Here, group chats — especially family group chats — play a crucial role in fostering unbridled discussions, bringing together continents and generations — oldies, millenials — in one digitally created room. Harbouring the largest number of chat groups in the world, India has served as a hive of digital conversation, literally driving home the debate with close to 100 million active users and growing.

Military coups are harder to orchestrate, dictatorships have become more vulnerable to the masses. Directly or indirectly, group chats have turned into effective sources of news and democraised communication.

Traditional news outlets have also increasingly come under threat of survival. Ironically, in a classic catch-22 situation, the very means they must employ to stay afloat brings into question their unbiased independence. Hence, discussions on social group chats become all the more crucial for now there is the Leftist college rioter, retired-Right-wing mama, educated feminist bahu , sexist aunt-in-law, rich elitist uncle staying in ‘Amrika’ and propagandist party-card-holder dada , all at loggerheads with one another in one big family group. It may make for awkward Diwali parties spent in silence, but who cares?

Each brings their own news sources to the discussion and, honestly, I often find more newsworthy less-sensational talk in my family Whatsapp-group debates than on the prime-time debates that populate our television screens at 9 p.m. because — let’s face it; does the nation really want to know who can shout the loudest in a shouting match of imbeciles?

While a number of group chats have taken over our cellphones, WhatsApp is leading the way with over one billion users — that’s nearly one in every seven people — the world over. Never in the history of time have the odds been so favourable to open and decentralised sharing of information. Military coups are harder to orchestrate, dictatorships have become more vulnerable to the masses. Directly or indirectly, group chats have turned into effective sources of news and democraised communication.

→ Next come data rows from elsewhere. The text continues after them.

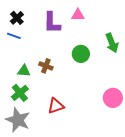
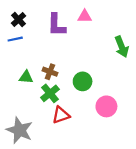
blue line: (14, 36) -> (15, 39), turned -32
green circle: (81, 54) -> (83, 81), moved
green cross: (20, 93) -> (50, 93), moved
pink circle: (113, 98) -> (106, 106), moved

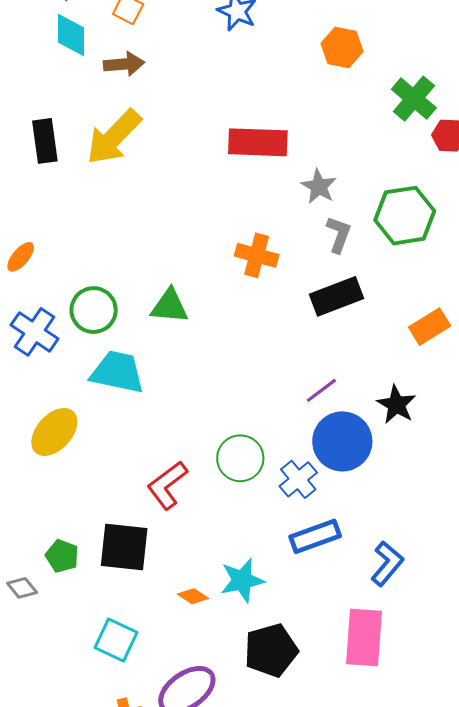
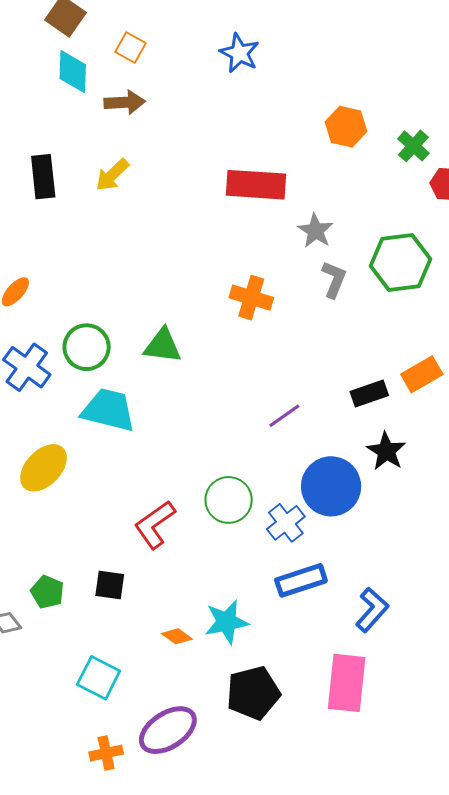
orange hexagon: (342, 47) -> (346, 127), moved
green cross: (414, 99) -> (413, 146), size x0.7
yellow arrow: (114, 137) -> (112, 175), size x0.6
black rectangle: (337, 296) -> (369, 394), moved, size x0.7
purple line: (321, 390) -> (284, 416), moved
black square: (124, 547) -> (110, 585), size x0.6

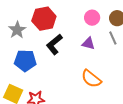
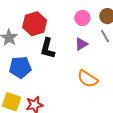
purple triangle: (88, 43) -> (81, 44), turned -40
black L-shape: (54, 44) -> (47, 48), turned -30

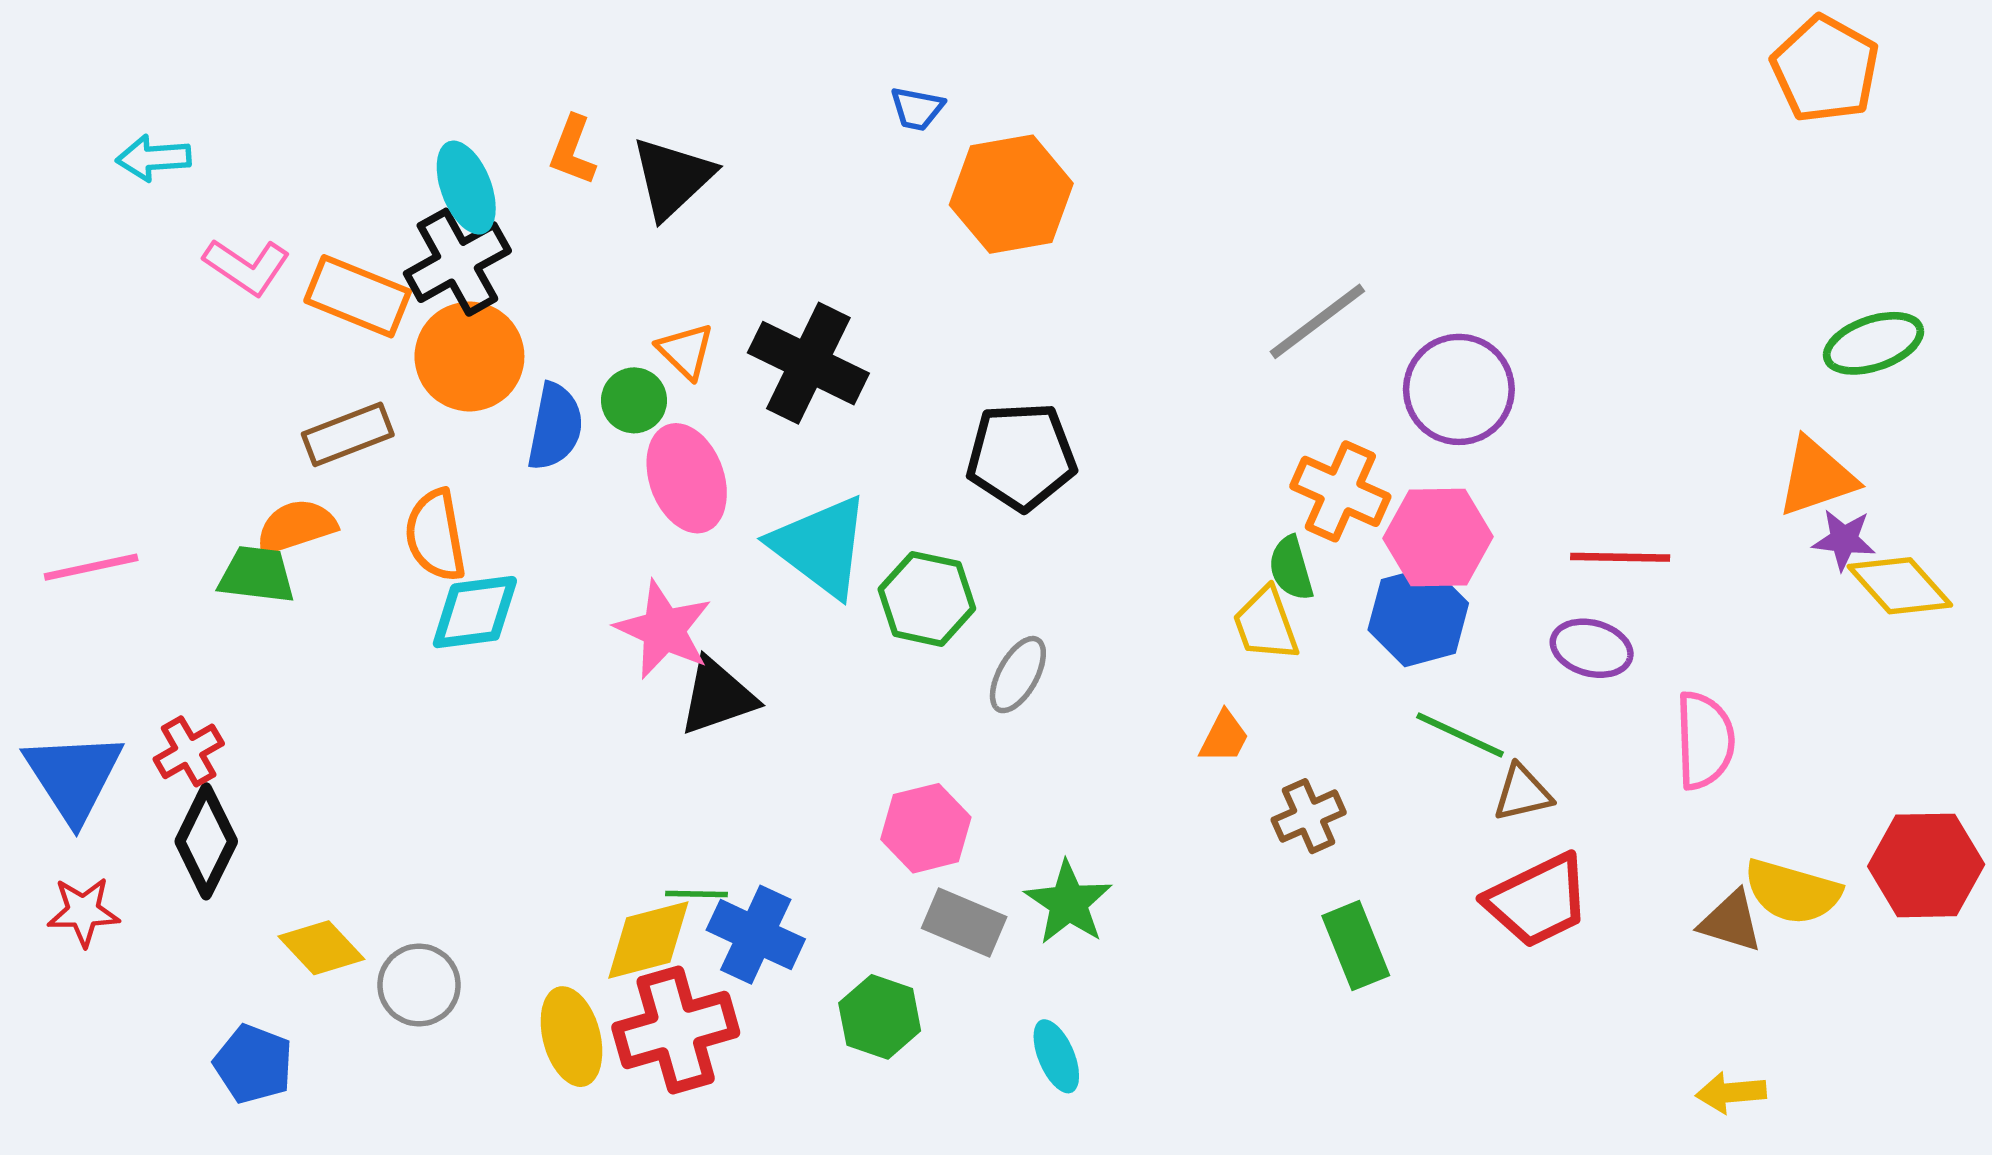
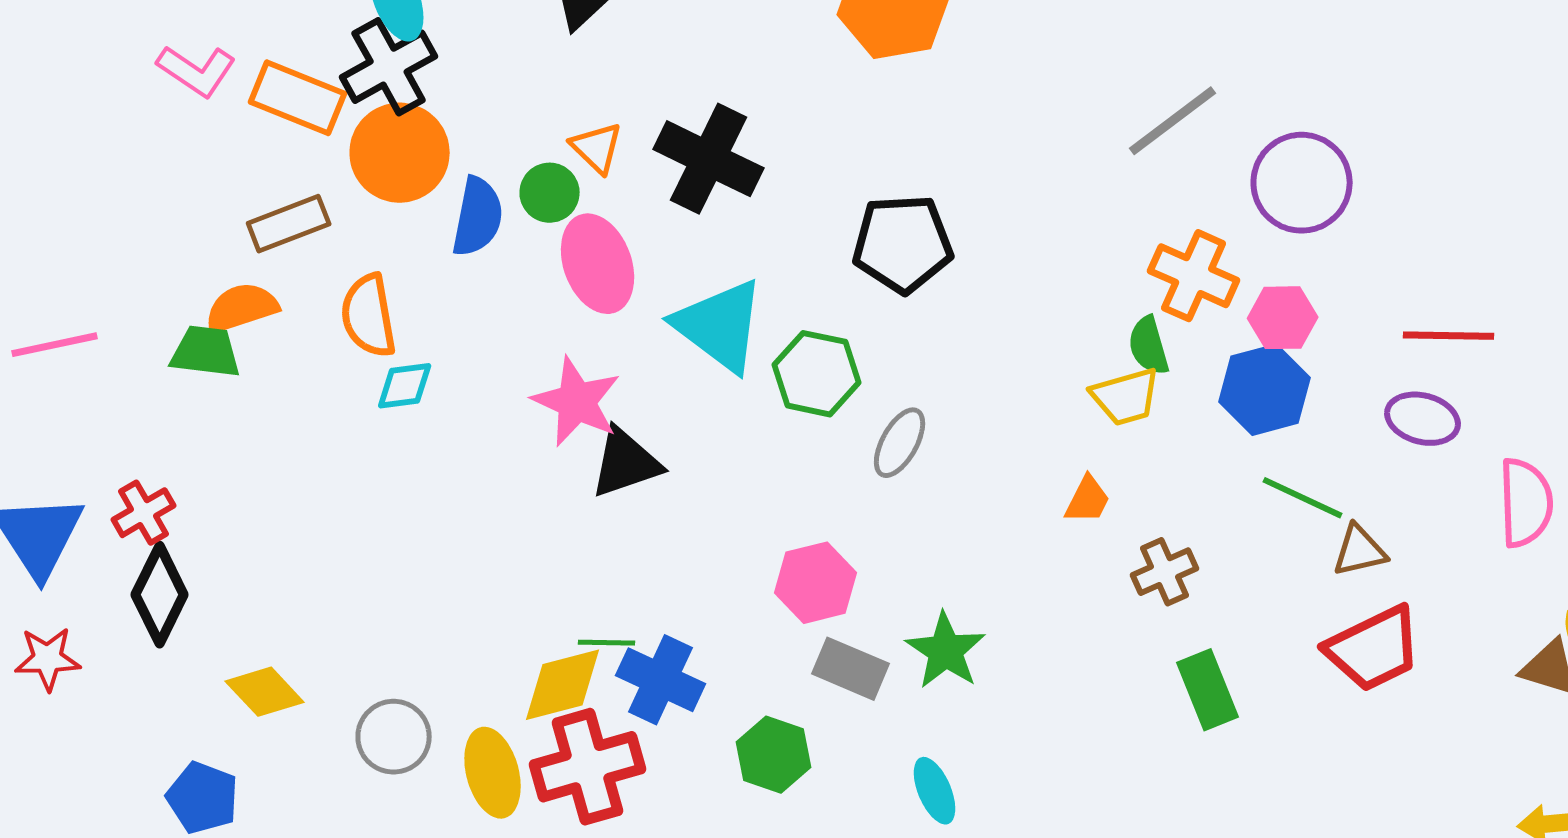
pink hexagon: (1438, 537) -> (1283, 318), size x0.7
cyan diamond: (475, 612) -> (405, 386), size x0.7
yellow trapezoid: (1266, 624) -> (1126, 397), turned -86
gray circle: (419, 985) -> (394, 737), moved

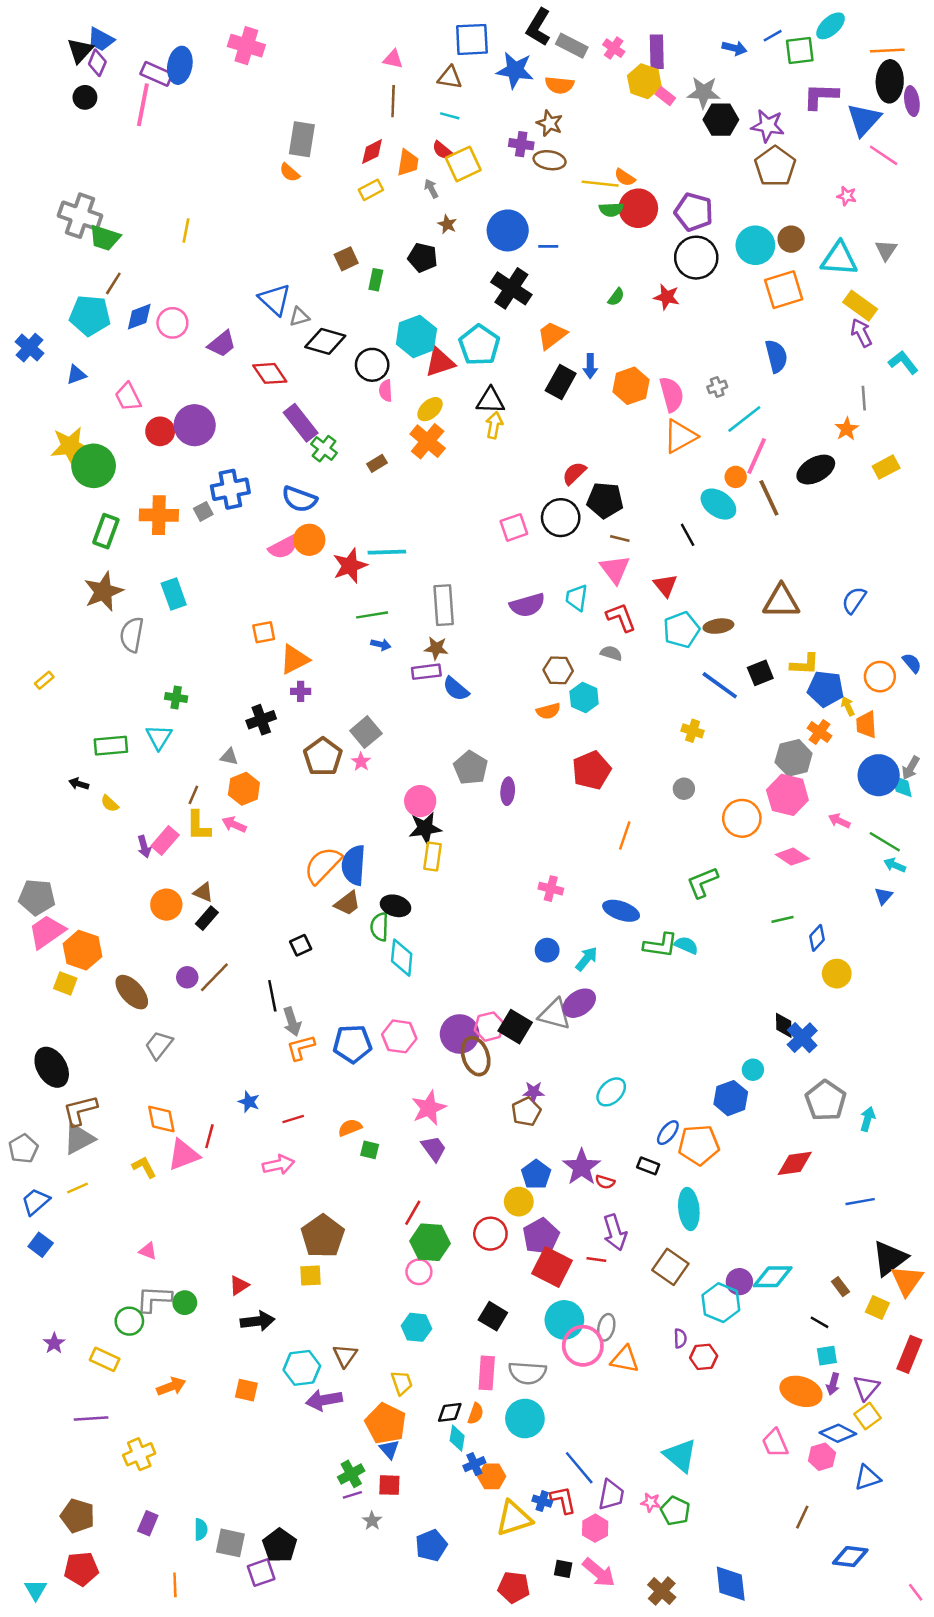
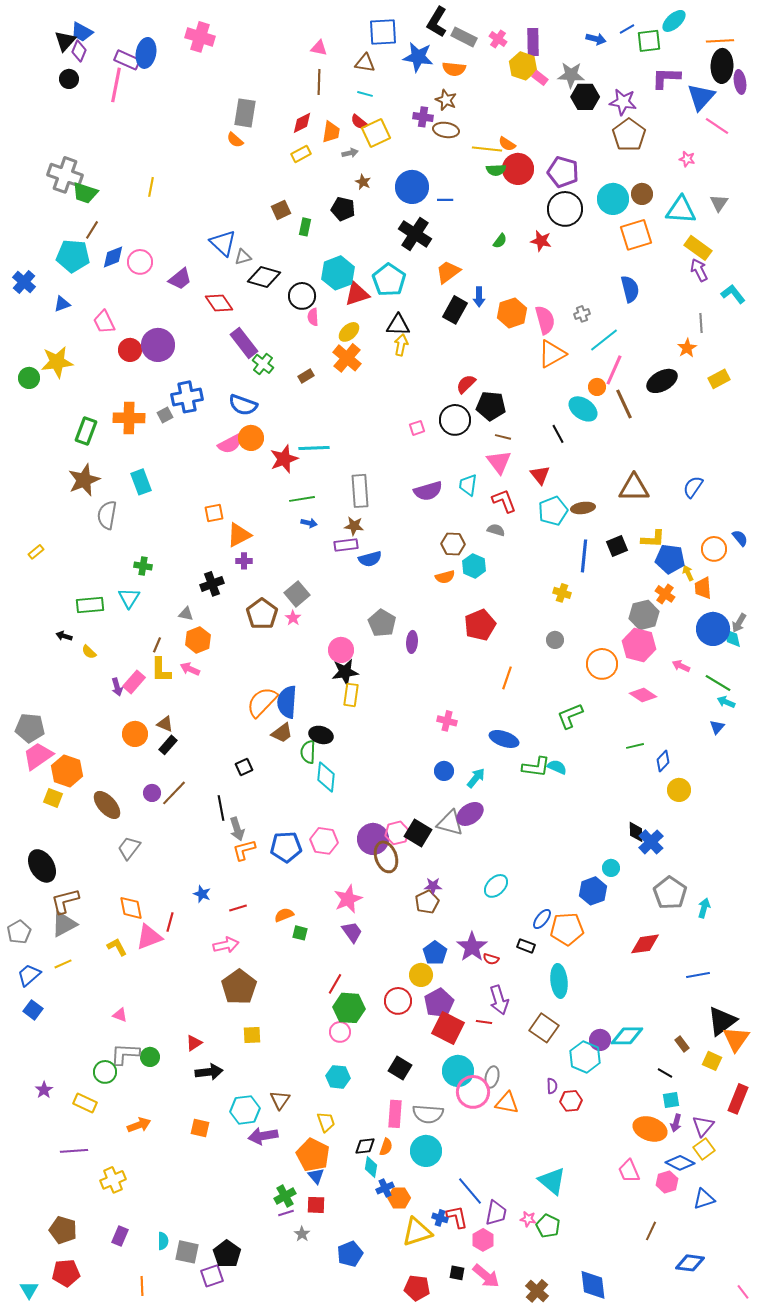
gray arrow: (431, 189) -> (350, 153), turned 105
green circle: (94, 466) -> (29, 378), moved, size x0.6
pink square: (514, 527) -> (417, 428), size x0.7
blue line: (720, 685) -> (584, 556), turned 60
blue semicircle: (456, 689) -> (370, 559), turned -55
brown pentagon: (323, 1236) -> (239, 987), moved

There is the flipside to this increased outreach. Rumour spreads like a digital wildfire and they’re getting harder and harder to put out. Especially in an increasingly connected world, often non-stakeholders are becoming agents of change. This means I can help drive a debate in some remote corner of the world that has close to no implications on my own life but could deeply impact those living there. This could lead to disastrous riots; often wrong and fictitious facts are spread by people unaware of the ground realities of the situation, only adding fuel to the fire.

However, having said that, the case in point has been one of ease in access. Content has become cheaper, more malleable, multi-lingual, readable, relatable, easy to download, store, share and discuss — its scope of influence has thus increased manifold. You don’t have to be a person of significance to be heard anymore; more and more people can claim ownership over information that was earlier reserved for the educated and privileged.

Chat groups have become important drivers of socio-political dialogue in our country as in many others. People have become more vocal of their opinions because typing away on a phone is easier than looking your grandpa in the face and telling him he’s wrong. It is more pervasive in the way it cuts across boundaries. Those who echoed the need for men to protect their mothers and sisters, who had never heard of a woman fighting her own battles, are now celebrating a woman wrestler on Raksha Bandhan.

Yes, the dichotomy of patriarchy and liberal ideas will continue to exist but we have come a long way from where we were. Surely, if these walls can come down today, others will come down tomorrow? I, for one, have decided to embrace the endless bickering over jalebi s, payasam and festivities — this boon and bane that is the family Whatsapp group. My reason is simple — I see opportunity for change. Do you?